One more potential improvement: The matrix currently written as (FUᵀŪS + S̄ + SFVᵀV̄) can be computed directly without first computing F, FUᵀŪS and SFVᵀV̄. This would avoid those three memory allocations.
svd_rev(USV, Ū::AbstractZero, s̄, V̄::AbstractZero)with all code related toŪ,V̄andFremoved (making it identical to the code in Neurogenesis.jl). This would apply in the case where the derivatives of only the singular values are needed, which I think is a common one.
This is fine, though I would actually make the signature svd_rev(USV, Ū::AbstractZero, s̄, V̄t::AbstractZero). Even better is if our implementation here automatically compiles to the same thing due to all of the specializations on AbstractZero, though that's not easy to do while reusing storage.
Can you run JuliaFormatter on the code?
Yes, I meant to write svd_rev(USV, Ū::AbstractZero, s̄, V̄t::AbstractZero) (copy-paste error).

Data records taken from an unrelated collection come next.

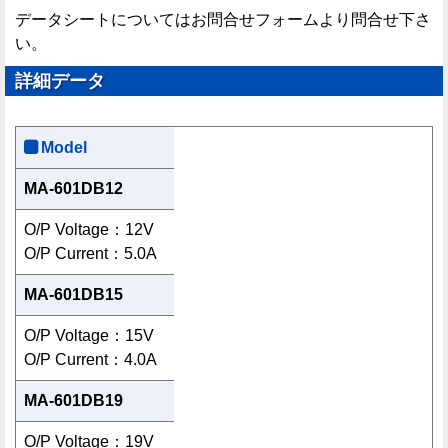
データシートについてはお問合せフォームより問合せ下さ
い。
詳細データ
Model
MA-601DB12
O/P Voltage：12V
O/P Current：5.0A
MA-601DB15
O/P Voltage：15V
O/P Current：4.0A
MA-601DB19
O/P Voltage：19V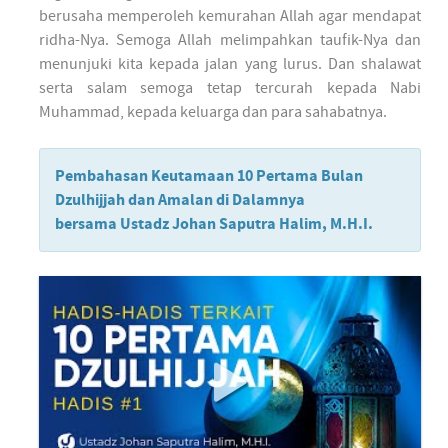
berusaha memperoleh kemurahan Allah agar mendapat
ridha-Nya. Semoga Allah melimpahkan taufik-Nya dan
menunjuki kita kepada jalan yang lurus. Dan shalawat
serta salam semoga tetap tercurah kepada Nabi
Muhammad, kepada keluarga dan para sahabatnya.
Pembahasan Keutamaan 10 Pertama Bulan
Dzulhijjah dan Amalan di Dalamnya
bersama Ustadz Johan Saputra Halim, M.H.I.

The latest commit that I pushed improves performance a bit, and has been passed through JuliaFormatter.
Since Julia can't infer that M is diagonal when Ū and V̄t are AbstractZero, it still makes sense to include the method from Neurogenesis. It would perhaps be best if @neurogenesisauthors made that PR to preserve authorship.
It would perhaps be best if @neurogenesisauthors made that PR to preserve authorship.
That's not necessary. Specializing for the AbstractZero case is common in our codebase. e.g. here's where we do the same thing for svd(::Symmetric) (called by eigen):
https://github.com/JuliaDiff/ChainRules.jl/blob/ae37562ea1f16816a0d8fff24e0aca6cd594a40f/src/rulesets/LinearAlgebra/symmetric.jl#L153-L154
The latest commit to this PR adds the method for when Ū and V̄t are AbstractZero. I don't think there's anything else left to do at the moment.